WHAT TO DO
Each record that follows must be printed exactly as given.

Page segmentation data

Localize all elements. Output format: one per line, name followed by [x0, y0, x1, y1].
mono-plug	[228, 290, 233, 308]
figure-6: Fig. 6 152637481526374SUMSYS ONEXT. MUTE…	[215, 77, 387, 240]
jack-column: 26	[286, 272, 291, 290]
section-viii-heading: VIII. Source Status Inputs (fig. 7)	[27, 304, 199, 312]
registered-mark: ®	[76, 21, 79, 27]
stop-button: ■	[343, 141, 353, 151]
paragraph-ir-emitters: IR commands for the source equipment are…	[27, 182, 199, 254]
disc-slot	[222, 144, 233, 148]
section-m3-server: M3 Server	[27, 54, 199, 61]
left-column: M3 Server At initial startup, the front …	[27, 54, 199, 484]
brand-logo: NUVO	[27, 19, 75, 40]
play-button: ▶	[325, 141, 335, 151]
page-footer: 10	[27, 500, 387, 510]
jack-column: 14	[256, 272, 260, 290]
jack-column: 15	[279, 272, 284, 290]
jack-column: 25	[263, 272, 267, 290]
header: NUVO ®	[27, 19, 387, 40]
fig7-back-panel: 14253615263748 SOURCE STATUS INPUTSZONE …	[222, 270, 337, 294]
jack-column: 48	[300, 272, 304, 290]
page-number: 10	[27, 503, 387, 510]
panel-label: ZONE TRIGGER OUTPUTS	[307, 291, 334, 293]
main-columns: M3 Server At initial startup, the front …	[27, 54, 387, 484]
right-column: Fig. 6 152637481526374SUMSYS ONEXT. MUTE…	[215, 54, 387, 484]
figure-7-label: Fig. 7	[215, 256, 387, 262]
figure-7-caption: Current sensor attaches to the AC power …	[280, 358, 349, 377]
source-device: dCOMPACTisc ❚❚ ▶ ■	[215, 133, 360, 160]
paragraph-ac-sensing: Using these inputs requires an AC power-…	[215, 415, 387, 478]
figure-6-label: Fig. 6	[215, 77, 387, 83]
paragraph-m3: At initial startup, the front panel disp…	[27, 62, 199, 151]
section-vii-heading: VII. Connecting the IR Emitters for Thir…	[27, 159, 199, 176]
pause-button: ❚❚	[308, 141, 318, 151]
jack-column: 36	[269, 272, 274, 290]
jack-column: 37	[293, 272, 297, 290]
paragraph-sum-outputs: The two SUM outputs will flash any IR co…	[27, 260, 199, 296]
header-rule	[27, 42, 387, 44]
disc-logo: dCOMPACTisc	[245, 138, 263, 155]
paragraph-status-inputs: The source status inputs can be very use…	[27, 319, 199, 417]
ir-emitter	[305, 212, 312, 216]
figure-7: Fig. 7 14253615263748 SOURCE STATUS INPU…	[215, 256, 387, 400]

RESULT FOR THIS TASK
Localize all elements. Output format: one per line, name followed by [x0, y0, x1, y1].
mono-plug	[228, 290, 233, 308]
figure-6: Fig. 6 152637481526374SUMSYS ONEXT. MUTE…	[215, 77, 387, 240]
jack-column: 26	[286, 272, 291, 290]
section-viii-heading: VIII. Source Status Inputs (fig. 7)	[27, 304, 199, 312]
registered-mark: ®	[76, 21, 79, 27]
stop-button: ■	[343, 141, 353, 151]
paragraph-ir-emitters: IR commands for the source equipment are…	[27, 182, 199, 254]
disc-slot	[222, 144, 233, 148]
section-m3-server: M3 Server	[27, 54, 199, 61]
left-column: M3 Server At initial startup, the front …	[27, 54, 199, 484]
brand-logo: NUVO	[27, 19, 75, 40]
play-button: ▶	[325, 141, 335, 151]
page-footer: 10	[27, 500, 387, 510]
jack-column: 14	[256, 272, 260, 290]
jack-column: 15	[279, 272, 284, 290]
jack-column: 25	[263, 272, 267, 290]
header: NUVO ®	[27, 19, 387, 40]
fig7-back-panel: 14253615263748 SOURCE STATUS INPUTSZONE …	[222, 270, 337, 294]
jack-column: 48	[300, 272, 304, 290]
page-number: 10	[27, 503, 387, 510]
panel-label: ZONE TRIGGER OUTPUTS	[307, 291, 334, 293]
main-columns: M3 Server At initial startup, the front …	[27, 54, 387, 484]
right-column: Fig. 6 152637481526374SUMSYS ONEXT. MUTE…	[215, 54, 387, 484]
figure-7-label: Fig. 7	[215, 256, 387, 262]
figure-7-caption: Current sensor attaches to the AC power …	[280, 358, 349, 377]
source-device: dCOMPACTisc ❚❚ ▶ ■	[215, 133, 360, 160]
paragraph-ac-sensing: Using these inputs requires an AC power-…	[215, 415, 387, 478]
figure-6-label: Fig. 6	[215, 77, 387, 83]
paragraph-m3: At initial startup, the front panel disp…	[27, 62, 199, 151]
section-vii-heading: VII. Connecting the IR Emitters for Thir…	[27, 159, 199, 176]
pause-button: ❚❚	[308, 141, 318, 151]
jack-column: 36	[269, 272, 274, 290]
jack-column: 37	[293, 272, 297, 290]
paragraph-sum-outputs: The two SUM outputs will flash any IR co…	[27, 260, 199, 296]
header-rule	[27, 42, 387, 44]
disc-logo: dCOMPACTisc	[245, 138, 263, 155]
paragraph-status-inputs: The source status inputs can be very use…	[27, 319, 199, 417]
ir-emitter	[305, 212, 312, 216]
figure-7: Fig. 7 14253615263748 SOURCE STATUS INPU…	[215, 256, 387, 400]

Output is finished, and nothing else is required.